(Rendered page images)
=== Section Start ===

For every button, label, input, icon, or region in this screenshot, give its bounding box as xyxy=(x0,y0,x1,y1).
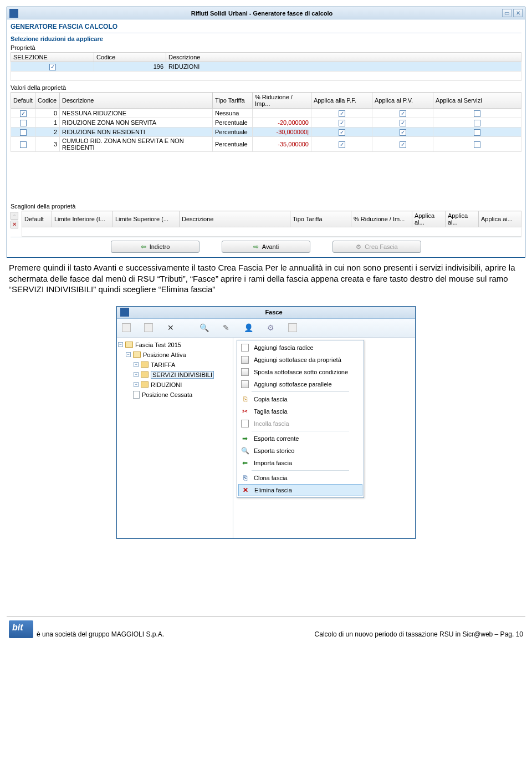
row-descrizione: RIDUZIONE ZONA NON SERVITA xyxy=(60,118,213,128)
menu-item[interactable]: Aggiungi sottofasce da proprietà xyxy=(238,354,362,366)
menu-item[interactable]: ⬅Importa fascia xyxy=(238,457,362,469)
sc-a3[interactable]: Applica ai... xyxy=(479,211,521,227)
menu-icon xyxy=(241,355,249,364)
tree-item[interactable]: −Fascia Test 2015 xyxy=(118,340,232,350)
toolbar-search-icon[interactable]: 🔍 xyxy=(198,322,210,334)
default-checkbox[interactable] xyxy=(20,110,27,117)
values-row[interactable]: 0NESSUNA RIDUZIONENessuna xyxy=(11,109,521,118)
tree-item[interactable]: +SERVIZI INDIVISIBILI xyxy=(118,370,232,380)
serv-checkbox[interactable] xyxy=(474,141,480,148)
fasce-tree[interactable]: −Fascia Test 2015−Posizione Attiva+TARIF… xyxy=(117,338,233,538)
col-codice[interactable]: Codice xyxy=(94,53,166,62)
col-perc[interactable]: % Riduzione / Imp... xyxy=(253,93,311,109)
values-table: Default Codice Descrizione Tipo Tariffa … xyxy=(11,92,521,152)
menu-item[interactable]: ⎘Copia fascia xyxy=(238,393,362,405)
menu-item[interactable]: ➡Esporta corrente xyxy=(238,432,362,445)
back-button[interactable]: ⇦Indietro xyxy=(111,241,200,253)
pf-checkbox[interactable] xyxy=(339,141,345,148)
serv-checkbox[interactable] xyxy=(474,110,480,117)
create-button[interactable]: ⚙Crea Fascia xyxy=(332,241,421,253)
sc-tipo[interactable]: Tipo Tariffa xyxy=(290,211,351,227)
pv-checkbox[interactable] xyxy=(400,129,406,136)
sc-a2[interactable]: Applica ai... xyxy=(446,211,479,227)
col-pv[interactable]: Applica ai P.V. xyxy=(372,93,433,109)
menu-item[interactable]: Aggiungi fascia radice xyxy=(238,342,362,354)
menu-item[interactable]: 🔍Esporta storico xyxy=(238,445,362,457)
pv-checkbox[interactable] xyxy=(400,110,406,117)
delete-row-icon[interactable]: ✕ xyxy=(11,221,18,228)
next-button[interactable]: ⇨Avanti xyxy=(222,241,310,253)
tree-item[interactable]: +RIDUZIONI xyxy=(118,380,232,390)
menu-icon xyxy=(241,380,249,389)
toolbar-user-icon[interactable]: 👤 xyxy=(242,322,254,334)
row-codice: 196 xyxy=(94,62,166,72)
default-checkbox[interactable] xyxy=(20,129,27,136)
row-perc: -35,000000 xyxy=(253,137,311,152)
toolbar-icon-8[interactable] xyxy=(287,322,299,334)
next-label: Avanti xyxy=(262,243,279,250)
dialog-header: GENERATORE FASCIA CALCOLO xyxy=(11,22,521,33)
serv-checkbox[interactable] xyxy=(474,120,480,126)
proprieta-label: Proprietà xyxy=(11,44,521,51)
pf-checkbox[interactable] xyxy=(339,110,345,117)
default-checkbox[interactable] xyxy=(20,141,27,148)
menu-item[interactable]: ✕Elimina fascia xyxy=(238,484,362,496)
col-selezione[interactable]: SELEZIONE xyxy=(11,53,94,62)
menu-label: Esporta corrente xyxy=(254,435,299,442)
expand-icon[interactable]: − xyxy=(118,342,123,347)
row-tipo: Nessuna xyxy=(213,109,253,118)
sc-liminf[interactable]: Limite Inferiore (I... xyxy=(52,211,113,227)
col-default[interactable]: Default xyxy=(11,93,35,109)
row-checkbox[interactable] xyxy=(49,64,56,70)
menu-icon: ⎘ xyxy=(241,473,249,482)
pf-checkbox[interactable] xyxy=(339,129,345,136)
default-checkbox[interactable] xyxy=(20,120,27,126)
col-pf[interactable]: Applica alla P.F. xyxy=(311,93,372,109)
add-row-icon[interactable]: ▫ xyxy=(11,212,18,220)
toolbar-gear-icon[interactable]: ⚙ xyxy=(264,322,277,334)
values-row[interactable]: 3CUMULO RID. ZONA NON SERVITA E NON RESI… xyxy=(11,137,521,152)
close-button[interactable]: ✕ xyxy=(513,9,523,17)
expand-icon[interactable]: − xyxy=(126,352,131,357)
toolbar-delete-icon[interactable]: ✕ xyxy=(165,322,177,334)
col-serv[interactable]: Applica ai Servizi xyxy=(433,93,521,109)
menu-item[interactable]: ⎘Clona fascia xyxy=(238,472,362,484)
row-codice: 2 xyxy=(35,128,60,137)
pv-checkbox[interactable] xyxy=(400,120,406,126)
expand-icon[interactable]: + xyxy=(134,372,139,377)
property-row[interactable]: 196 RIDUZIONI xyxy=(11,62,521,72)
toolbar-icon-2[interactable] xyxy=(142,322,155,334)
maximize-button[interactable]: ▭ xyxy=(502,9,511,17)
generator-dialog: Rifiuti Solidi Urbani - Generatore fasce… xyxy=(7,7,525,258)
toolbar-edit-icon[interactable]: ✎ xyxy=(220,322,232,334)
col-descrizione2[interactable]: Descrizione xyxy=(60,93,213,109)
tree-item[interactable]: −Posizione Attiva xyxy=(118,350,232,360)
menu-item[interactable]: Aggiungi sottofasce parallele xyxy=(238,378,362,390)
menu-item[interactable]: ✂Taglia fascia xyxy=(238,405,362,417)
serv-checkbox[interactable] xyxy=(474,129,480,136)
col-tipo[interactable]: Tipo Tariffa xyxy=(213,93,253,109)
menu-label: Aggiungi sottofasce da proprietà xyxy=(254,357,341,363)
expand-icon[interactable]: + xyxy=(134,382,139,387)
tree-item[interactable]: +TARIFFA xyxy=(118,360,232,370)
sc-descr[interactable]: Descrizione xyxy=(180,211,290,227)
menu-label: Clona fascia xyxy=(254,475,288,481)
values-row[interactable]: 1RIDUZIONE ZONA NON SERVITAPercentuale-2… xyxy=(11,118,521,128)
sc-limsup[interactable]: Limite Superiore (... xyxy=(113,211,180,227)
sc-perc[interactable]: % Riduzione / Im... xyxy=(351,211,412,227)
tree-item[interactable]: Posizione Cessata xyxy=(118,390,232,400)
sc-a1[interactable]: Applica al... xyxy=(412,211,446,227)
pv-checkbox[interactable] xyxy=(400,141,406,148)
window-title: Rifiuti Solidi Urbani - Generatore fasce… xyxy=(22,10,502,17)
pf-checkbox[interactable] xyxy=(339,120,345,126)
col-descrizione[interactable]: Descrizione xyxy=(166,53,521,62)
col-codice2[interactable]: Codice xyxy=(35,93,60,109)
sc-default[interactable]: Default xyxy=(22,211,52,227)
folder-icon xyxy=(141,361,149,368)
menu-item: Incolla fascia xyxy=(238,417,362,430)
values-row[interactable]: 2RIDUZIONE NON RESIDENTIPercentuale-30,0… xyxy=(11,128,521,137)
toolbar-icon-1[interactable] xyxy=(120,322,132,334)
menu-item[interactable]: Sposta sottofasce sotto condizione xyxy=(238,366,362,378)
expand-icon[interactable]: + xyxy=(134,362,139,367)
menu-icon: 🔍 xyxy=(241,446,249,455)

=== Section End ===

Would you retype all the lines shown above, exactly as written and without any picture?

For every button, label, input, icon, or region in this screenshot, give its bounding box as xyxy=(x0,y0,x1,y1).
row-descrizione: RIDUZIONE ZONA NON SERVITA xyxy=(60,118,213,128)
menu-item[interactable]: Aggiungi sottofasce da proprietà xyxy=(238,354,362,366)
menu-item[interactable]: ⬅Importa fascia xyxy=(238,457,362,469)
sc-a3[interactable]: Applica ai... xyxy=(479,211,521,227)
menu-icon xyxy=(241,355,249,364)
tree-item[interactable]: −Fascia Test 2015 xyxy=(118,340,232,350)
toolbar-search-icon[interactable]: 🔍 xyxy=(198,322,210,334)
default-checkbox[interactable] xyxy=(20,110,27,117)
values-row[interactable]: 0NESSUNA RIDUZIONENessuna xyxy=(11,109,521,118)
tree-item[interactable]: +SERVIZI INDIVISIBILI xyxy=(118,370,232,380)
serv-checkbox[interactable] xyxy=(474,141,480,148)
fasce-tree[interactable]: −Fascia Test 2015−Posizione Attiva+TARIF… xyxy=(117,338,233,538)
col-codice[interactable]: Codice xyxy=(94,53,166,62)
col-perc[interactable]: % Riduzione / Imp... xyxy=(253,93,311,109)
values-table: Default Codice Descrizione Tipo Tariffa … xyxy=(11,92,521,152)
menu-item[interactable]: ⎘Copia fascia xyxy=(238,393,362,405)
menu-item[interactable]: ➡Esporta corrente xyxy=(238,432,362,445)
back-button[interactable]: ⇦Indietro xyxy=(111,241,200,253)
pf-checkbox[interactable] xyxy=(339,141,345,148)
serv-checkbox[interactable] xyxy=(474,110,480,117)
create-button[interactable]: ⚙Crea Fascia xyxy=(332,241,421,253)
sc-tipo[interactable]: Tipo Tariffa xyxy=(290,211,351,227)
pv-checkbox[interactable] xyxy=(400,129,406,136)
sc-a2[interactable]: Applica ai... xyxy=(446,211,479,227)
col-pv[interactable]: Applica ai P.V. xyxy=(372,93,433,109)
menu-item[interactable]: Aggiungi fascia radice xyxy=(238,342,362,354)
menu-item[interactable]: 🔍Esporta storico xyxy=(238,445,362,457)
pv-checkbox[interactable] xyxy=(400,110,406,117)
delete-row-icon[interactable]: ✕ xyxy=(11,221,18,228)
next-button[interactable]: ⇨Avanti xyxy=(222,241,310,253)
tree-item[interactable]: +RIDUZIONI xyxy=(118,380,232,390)
menu-icon xyxy=(241,380,249,389)
toolbar-user-icon[interactable]: 👤 xyxy=(242,322,254,334)
row-codice: 196 xyxy=(94,62,166,72)
default-checkbox[interactable] xyxy=(20,129,27,136)
row-perc: -35,000000 xyxy=(253,137,311,152)
toolbar-icon-8[interactable] xyxy=(287,322,299,334)
next-label: Avanti xyxy=(262,243,279,250)
dialog-header: GENERATORE FASCIA CALCOLO xyxy=(11,22,521,33)
serv-checkbox[interactable] xyxy=(474,120,480,126)
proprieta-label: Proprietà xyxy=(11,44,521,51)
pf-checkbox[interactable] xyxy=(339,110,345,117)
default-checkbox[interactable] xyxy=(20,141,27,148)
menu-item[interactable]: ✕Elimina fascia xyxy=(238,484,362,496)
col-selezione[interactable]: SELEZIONE xyxy=(11,53,94,62)
menu-label: Esporta corrente xyxy=(254,435,299,442)
expand-icon[interactable]: − xyxy=(118,342,123,347)
row-tipo: Nessuna xyxy=(213,109,253,118)
sc-liminf[interactable]: Limite Inferiore (I... xyxy=(52,211,113,227)
col-default[interactable]: Default xyxy=(11,93,35,109)
row-checkbox[interactable] xyxy=(49,64,56,70)
menu-icon: ⎘ xyxy=(241,473,249,482)
pf-checkbox[interactable] xyxy=(339,129,345,136)
default-checkbox[interactable] xyxy=(20,120,27,126)
col-pf[interactable]: Applica alla P.F. xyxy=(311,93,372,109)
add-row-icon[interactable]: ▫ xyxy=(11,212,18,220)
toolbar-gear-icon[interactable]: ⚙ xyxy=(264,322,277,334)
values-row[interactable]: 3CUMULO RID. ZONA NON SERVITA E NON RESI… xyxy=(11,137,521,152)
close-button[interactable]: ✕ xyxy=(513,9,523,17)
expand-icon[interactable]: − xyxy=(126,352,131,357)
toolbar-delete-icon[interactable]: ✕ xyxy=(165,322,177,334)
col-serv[interactable]: Applica ai Servizi xyxy=(433,93,521,109)
menu-item[interactable]: ⎘Clona fascia xyxy=(238,472,362,484)
row-codice: 2 xyxy=(35,128,60,137)
pv-checkbox[interactable] xyxy=(400,120,406,126)
expand-icon[interactable]: + xyxy=(134,372,139,377)
property-row[interactable]: 196 RIDUZIONI xyxy=(11,62,521,72)
toolbar-icon-2[interactable] xyxy=(142,322,155,334)
maximize-button[interactable]: ▭ xyxy=(502,9,511,17)
generator-dialog: Rifiuti Solidi Urbani - Generatore fasce… xyxy=(7,7,525,258)
toolbar-edit-icon[interactable]: ✎ xyxy=(220,322,232,334)
col-descrizione2[interactable]: Descrizione xyxy=(60,93,213,109)
tree-item[interactable]: −Posizione Attiva xyxy=(118,350,232,360)
menu-item[interactable]: Aggiungi sottofasce parallele xyxy=(238,378,362,390)
menu-item[interactable]: ✂Taglia fascia xyxy=(238,405,362,417)
serv-checkbox[interactable] xyxy=(474,129,480,136)
col-tipo[interactable]: Tipo Tariffa xyxy=(213,93,253,109)
menu-label: Aggiungi sottofasce da proprietà xyxy=(254,357,341,363)
expand-icon[interactable]: + xyxy=(134,382,139,387)
tree-item[interactable]: +TARIFFA xyxy=(118,360,232,370)
sc-descr[interactable]: Descrizione xyxy=(180,211,290,227)
menu-label: Clona fascia xyxy=(254,475,288,481)
values-row[interactable]: 1RIDUZIONE ZONA NON SERVITAPercentuale-2… xyxy=(11,118,521,128)
sc-limsup[interactable]: Limite Superiore (... xyxy=(113,211,180,227)
sc-perc[interactable]: % Riduzione / Im... xyxy=(351,211,412,227)
tree-item[interactable]: Posizione Cessata xyxy=(118,390,232,400)
sc-a1[interactable]: Applica al... xyxy=(412,211,446,227)
pv-checkbox[interactable] xyxy=(400,141,406,148)
window-title: Rifiuti Solidi Urbani - Generatore fasce… xyxy=(22,10,502,17)
pf-checkbox[interactable] xyxy=(339,120,345,126)
col-descrizione[interactable]: Descrizione xyxy=(166,53,521,62)
col-codice2[interactable]: Codice xyxy=(35,93,60,109)
sc-default[interactable]: Default xyxy=(22,211,52,227)
folder-icon xyxy=(141,361,149,368)
menu-item: Incolla fascia xyxy=(238,417,362,430)
values-row[interactable]: 2RIDUZIONE NON RESIDENTIPercentuale-30,0… xyxy=(11,128,521,137)
toolbar-icon-1[interactable] xyxy=(120,322,132,334)
menu-item[interactable]: Sposta sottofasce sotto condizione xyxy=(238,366,362,378)
expand-icon[interactable]: + xyxy=(134,362,139,367)
menu-icon: 🔍 xyxy=(241,446,249,455)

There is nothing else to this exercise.